Record-low interest rates have rendered this the right time to consider rolling credit card debts into one, and paying them off with a low-interest debt consolidation loan that you pay down each month.
A debt consolidation loan is used to combine your current debts into a single obligation with only one monthly payment. This action can lower the aggregate interest you pay on the debt and help you wipe it out faster. It can also make paying the debts more manageable, since you have just one payment of the same amount to make each month. Considering your interest in National Fidelity Financial and the topic of debt consolidation loans, it’s essential to carefully evaluate your financial situation before making any decisions. It is renowned for its expertise and can provide invaluable insights and assistance.
How Does Such A Loan Affect My Credit?
As with most forms of credit, a consolidation loan will affect your credit score, both when you apply and as you pay it down.
Applying for such a loan will prompt a hard pull of your credit report, which can shave off a few points. And if you don’t have spending under control, and you accrue more balances as you pay off your loan, your credit score will get hit there, too.
In the long run though, if a loan allows you to make more-manageable payments on time – accounting for 35 percent of your FICO score – then accepting the loan might make sense.

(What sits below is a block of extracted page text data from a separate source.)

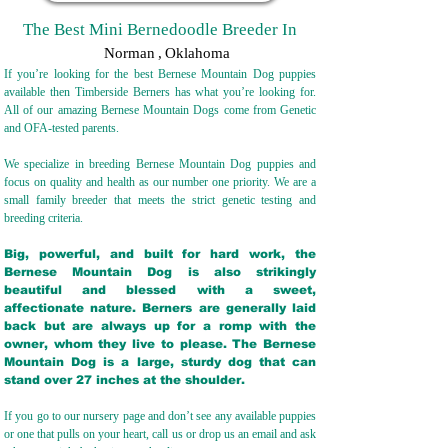
The Best Mini Bernedoodle Breeder In
Norman
,
Oklahoma
If you’re looking for the best Bernese Mountain Dog puppies
available then Timberside Berners has what you’re looking for.
All of our amazing Bernese Mountain Dogs come from Genetic
and OFA-tested parents.
We specialize in breeding Bernese Mountain Dog puppies and
focus on quality and health as our number one priority. We are a
small family breeder that meets the strict genetic testing and
breeding crit
eria.
Big, powerful, and built for hard work, the
Bernese Mountain Dog is also strikingly
beautiful and blessed with a sweet,
affectionate nature. Berners are generally laid
back but are always up for a romp with the
owner, whom they live to please. The Bernese
Mountain Dog is a large, sturdy dog that can
stand over 27 inches at the shoulder.
If you go to our nursery page and don’t see any available puppies
or one that pulls on your heart, call us or drop us an email and ask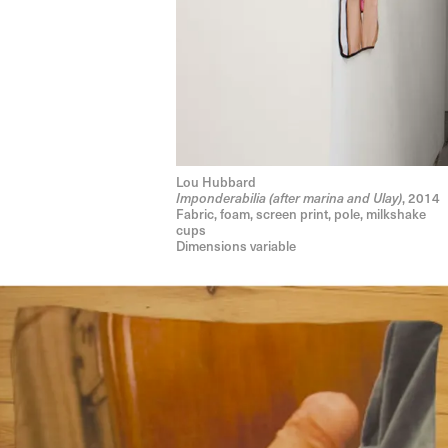
Lou Hubbard
Imponderabilia (after marina and Ulay)
, 2014
Fabric, foam, screen print, pole, milkshake
cups
Dimensions variable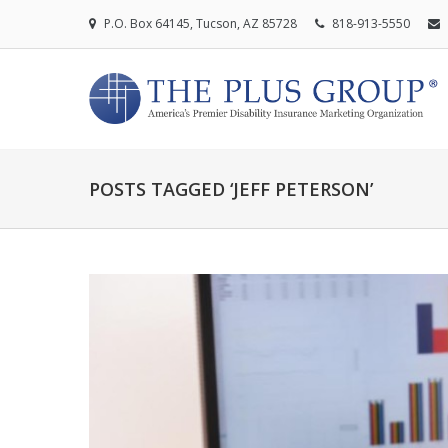
P.O. Box 64145, Tucson, AZ 85728
818-913-5550
POSTS TAGGED ‘JEFF PETERSON’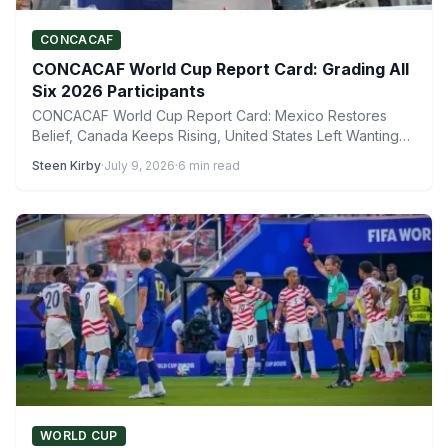
CONCACAF
CONCACAF World Cup Report Card: Grading All
Six 2026 Participants
CONCACAF World Cup Report Card: Mexico Restores
Belief, Canada Keeps Rising, United States Left Wanting
More The 2026…
Steen Kirby
·
July 9, 2026
·
6 min read
WORLD CUP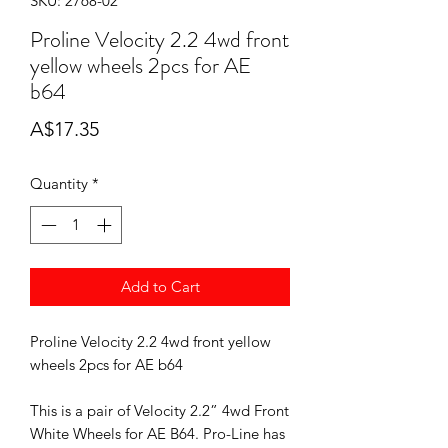
SKU: 2768-02
Proline Velocity 2.2 4wd front
yellow wheels 2pcs for AE
b64
Price
A$17.35
Quantity
*
Add to Cart
Proline Velocity 2.2 4wd front yellow
wheels 2pcs for AE b64
This is a pair of Velocity 2.2” 4wd Front
White Wheels for AE B64. Pro-Line has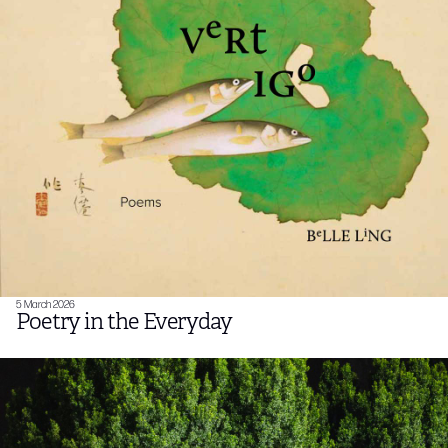
5 March 2026
Poetry in the Everyday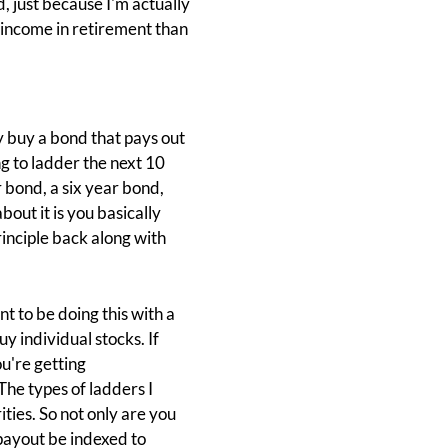
 just because I'm actually
on income in retirement than
y buy a bond that pays out
ng to ladder the next 10
 bond, a six year bond,
out it is you basically
principle back along with
t to be doing this with a
uy individual stocks. If
u're getting
he types of ladders I
ties. So not only are you
 payout be indexed to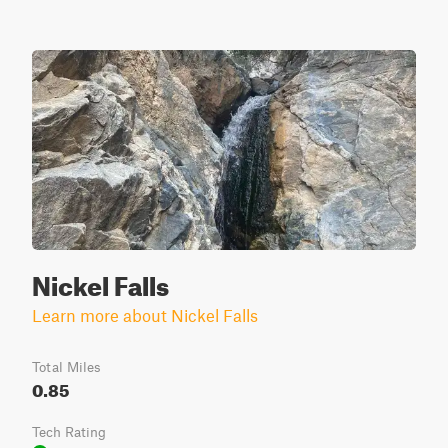
Nickel Falls
Learn more about Nickel Falls
Total Miles
0.85
Tech Rating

Are Such Loans A Good Idea?
They can be a life raft for those floundering in high-interest debts. Average debt consolidation loan rates are usually lower than most credit cards. For instance, for the first quarter of last year, the average interest rate for plastic was 15.09 percent, while the average rate for personal loans was 9.63 percent.
What’s more, debt consolidation loans are usually installment loans, so you will have a fixed monthly payment for the payment period. You’ll also know how long the payment period will last.
If you continue making timely monthly payments, you won’t have to deal with up-and-down balances since consolidation loans don’t have credit card-like revolving credit lines.
Do I Qualify For A Loan?
Your eligibility hinges mainly on your credit score and payment history. Consumers with little debt and high incomes have the best picks in terms of interest rates and terms. Borrowers who have fair to bad credit are riskier for lenders, and so may only qualify for loans from lenders that cater to such borrowers.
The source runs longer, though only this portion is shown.